Data extracted from a collection
▬▬▬▬▬▬▬▬▬▬

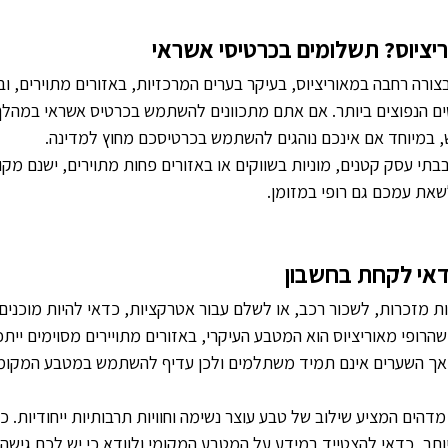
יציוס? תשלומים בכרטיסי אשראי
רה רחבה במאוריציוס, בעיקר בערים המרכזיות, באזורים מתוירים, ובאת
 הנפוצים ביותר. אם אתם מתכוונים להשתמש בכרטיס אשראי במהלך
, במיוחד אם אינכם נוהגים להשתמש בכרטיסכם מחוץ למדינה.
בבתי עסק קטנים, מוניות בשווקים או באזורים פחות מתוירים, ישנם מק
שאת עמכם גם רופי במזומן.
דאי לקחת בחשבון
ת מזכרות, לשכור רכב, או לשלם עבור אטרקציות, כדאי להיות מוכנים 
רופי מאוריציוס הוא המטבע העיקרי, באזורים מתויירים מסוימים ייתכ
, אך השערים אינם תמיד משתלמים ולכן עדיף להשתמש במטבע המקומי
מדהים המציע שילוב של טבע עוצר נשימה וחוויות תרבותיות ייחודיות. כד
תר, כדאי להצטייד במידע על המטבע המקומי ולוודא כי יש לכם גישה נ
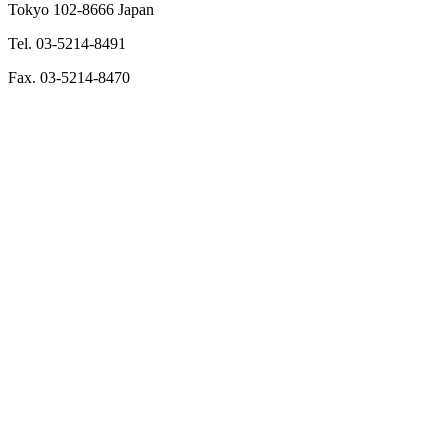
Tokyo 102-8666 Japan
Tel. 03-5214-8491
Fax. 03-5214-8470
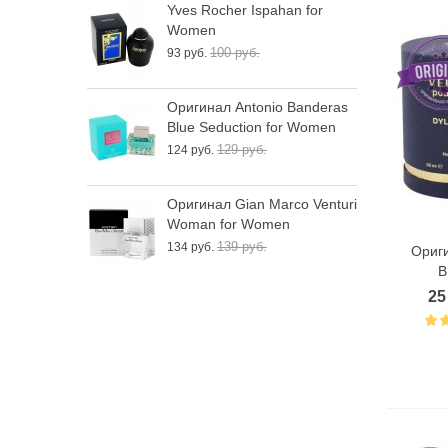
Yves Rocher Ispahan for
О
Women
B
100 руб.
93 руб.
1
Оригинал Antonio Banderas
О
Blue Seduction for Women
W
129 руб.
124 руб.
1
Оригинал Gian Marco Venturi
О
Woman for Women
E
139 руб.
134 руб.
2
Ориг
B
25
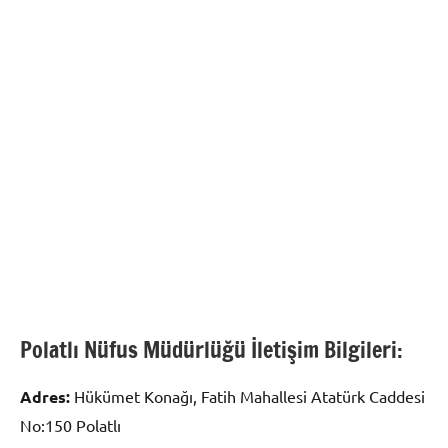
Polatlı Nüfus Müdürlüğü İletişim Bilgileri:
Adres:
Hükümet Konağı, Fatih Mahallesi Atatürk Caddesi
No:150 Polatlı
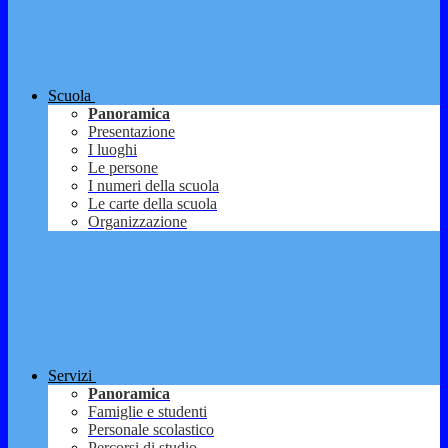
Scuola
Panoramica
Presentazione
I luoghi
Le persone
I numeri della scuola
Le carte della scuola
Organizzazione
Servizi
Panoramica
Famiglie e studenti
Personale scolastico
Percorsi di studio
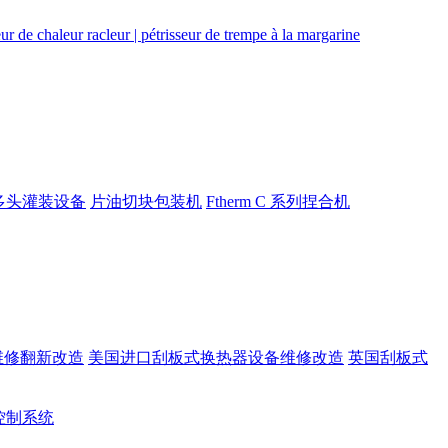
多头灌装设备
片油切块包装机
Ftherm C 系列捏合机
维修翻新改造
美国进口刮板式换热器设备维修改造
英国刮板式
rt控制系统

▬▬▬▬▬▬▬▬▬▬

> _Problem details_
Give back exactly the lines from the line with "Tel. 03-5214-8491" through the final line of the entries above, and keep pictures out of the copy.

> _Solution to this problem_
Tel. 03-5214-8491
Fax. 03-5214-8470
Yves Rocher Ispahan for
О
Women
B
100 руб.
93 руб.
1
Оригинал Antonio Banderas
О
Blue Seduction for Women
W
129 руб.
124 руб.
1
Оригинал Gian Marco Venturi
О
Woman for Women
E
139 руб.
134 руб.
2
Ориг
B
25
Polatlı Nüfus Müdürlüğü İletişim Bilgileri:
Adres:
Hükümet Konağı, Fatih Mahallesi Atatürk Caddesi
No:150 Polatlı
Scuola
Panoramica
Presentazione
I luoghi
Le persone
I numeri della scuola
Le carte della scuola
Organizzazione
Servizi
Panoramica
Famiglie e studenti
Personale scolastico
Percorsi di studio
多头灌装设备
片油切块包装机
Ftherm C 系列捏合机
维修翻新改造
美国进口刮板式换热器设备维修改造
英国刮板式
rt控制系统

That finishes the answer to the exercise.